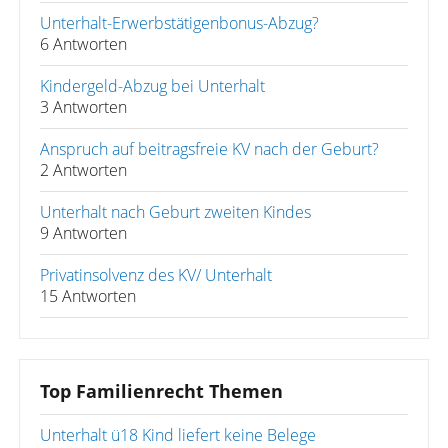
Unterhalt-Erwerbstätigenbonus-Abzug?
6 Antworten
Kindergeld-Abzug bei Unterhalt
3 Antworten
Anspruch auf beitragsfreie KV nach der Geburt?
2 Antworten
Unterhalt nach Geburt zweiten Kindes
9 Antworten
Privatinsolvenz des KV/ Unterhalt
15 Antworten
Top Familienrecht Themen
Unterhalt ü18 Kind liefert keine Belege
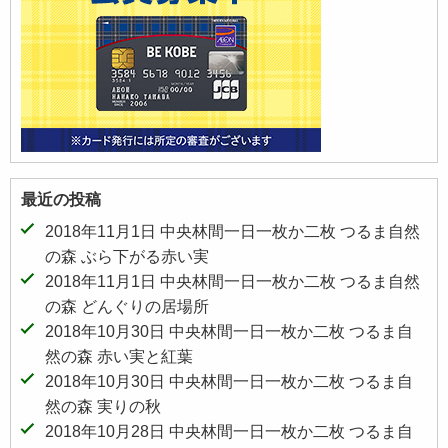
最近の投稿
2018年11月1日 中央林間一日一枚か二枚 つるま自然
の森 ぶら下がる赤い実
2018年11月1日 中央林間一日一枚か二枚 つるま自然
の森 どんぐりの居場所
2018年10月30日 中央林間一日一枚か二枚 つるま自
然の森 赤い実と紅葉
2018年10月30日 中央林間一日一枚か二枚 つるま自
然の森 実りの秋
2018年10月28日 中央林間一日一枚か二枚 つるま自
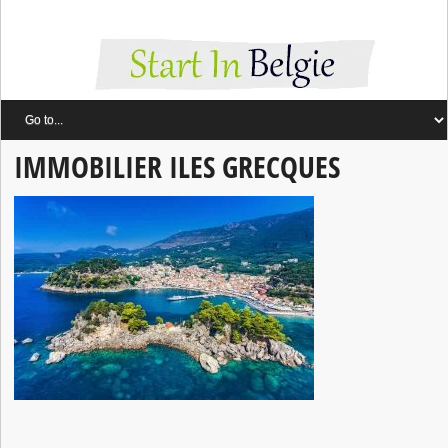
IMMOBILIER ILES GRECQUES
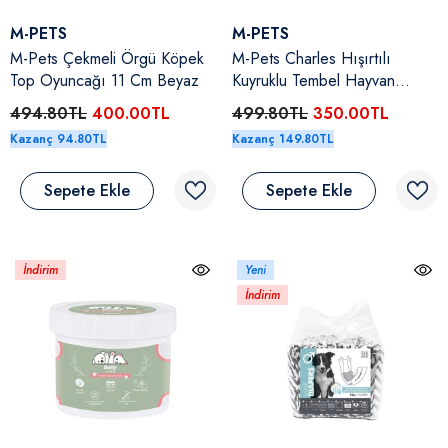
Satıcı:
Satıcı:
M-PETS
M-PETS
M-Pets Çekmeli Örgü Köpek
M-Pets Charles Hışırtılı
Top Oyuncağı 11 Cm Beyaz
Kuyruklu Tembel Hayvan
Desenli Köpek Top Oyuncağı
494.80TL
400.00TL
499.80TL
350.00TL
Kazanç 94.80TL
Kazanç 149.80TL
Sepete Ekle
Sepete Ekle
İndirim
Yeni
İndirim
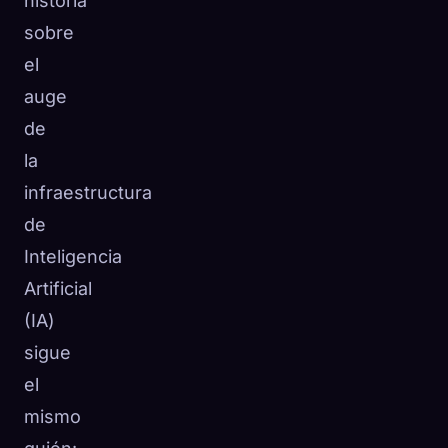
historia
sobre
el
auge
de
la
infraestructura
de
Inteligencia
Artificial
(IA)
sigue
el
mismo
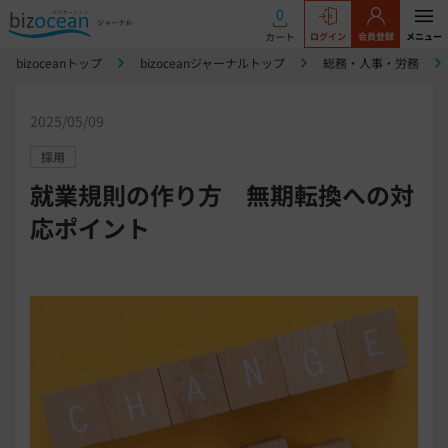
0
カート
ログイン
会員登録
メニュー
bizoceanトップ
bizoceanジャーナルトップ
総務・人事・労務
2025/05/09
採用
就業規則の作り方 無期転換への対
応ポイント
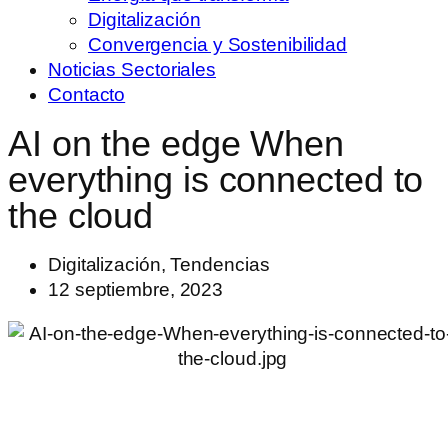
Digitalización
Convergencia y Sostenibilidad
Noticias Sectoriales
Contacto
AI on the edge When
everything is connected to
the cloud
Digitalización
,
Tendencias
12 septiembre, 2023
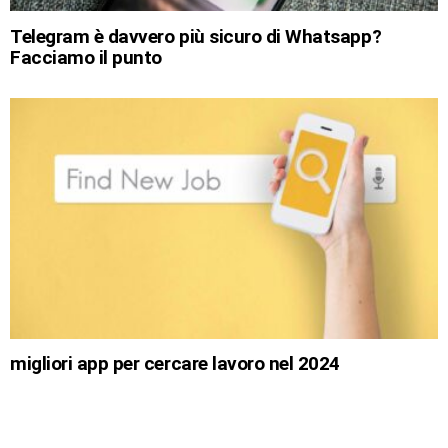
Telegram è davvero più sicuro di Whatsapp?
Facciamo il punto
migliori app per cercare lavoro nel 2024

--*--

§ WHAT THE TASK ASKS
Each entry above has to be set down again verbatim, except for its pictures.

§ PROBLEM SOLUTION
Unterhalt-Erwerbstätigenbonus-Abzug?
6 Antworten
Kindergeld-Abzug bei Unterhalt
3 Antworten
Anspruch auf beitragsfreie KV nach der Geburt?
2 Antworten
Unterhalt nach Geburt zweiten Kindes
9 Antworten
Privatinsolvenz des KV/ Unterhalt
15 Antworten
Top Familienrecht Themen
Unterhalt ü18 Kind liefert keine Belege
最近の投稿
2018年11月1日 中央林間一日一枚か二枚 つるま自然
の森 ぶら下がる赤い実
2018年11月1日 中央林間一日一枚か二枚 つるま自然
の森 どんぐりの居場所
2018年10月30日 中央林間一日一枚か二枚 つるま自
然の森 赤い実と紅葉
2018年10月30日 中央林間一日一枚か二枚 つるま自
然の森 実りの秋
2018年10月28日 中央林間一日一枚か二枚 つるま自
IMMOBILIER ILES GRECQUES
Satıcı:
Satıcı:
M-PETS
M-PETS
M-Pets Çekmeli Örgü Köpek
M-Pets Charles Hışırtılı
Top Oyuncağı 11 Cm Beyaz
Kuyruklu Tembel Hayvan
Desenli Köpek Top Oyuncağı
494.80TL
400.00TL
499.80TL
350.00TL
Kazanç 94.80TL
Kazanç 149.80TL
Sepete Ekle
Sepete Ekle
İndirim
Yeni
İndirim
historia
sobre
el
auge
de
la
infraestructura
de
Inteligencia
Artificial
(IA)
sigue
el
mismo
0
カート
ログイン
会員登録
メニュー
bizoceanトップ
bizoceanジャーナルトップ
総務・人事・労務
2025/05/09
採用
就業規則の作り方 無期転換への対
応ポイント
Digitalización
Convergencia y Sostenibilidad
Noticias Sectoriales
Contacto
AI on the edge When
everything is connected to
the cloud
Digitalización
,
Tendencias
12 septiembre, 2023
Telegram è davvero più sicuro di Whatsapp?
Facciamo il punto
migliori app per cercare lavoro nel 2024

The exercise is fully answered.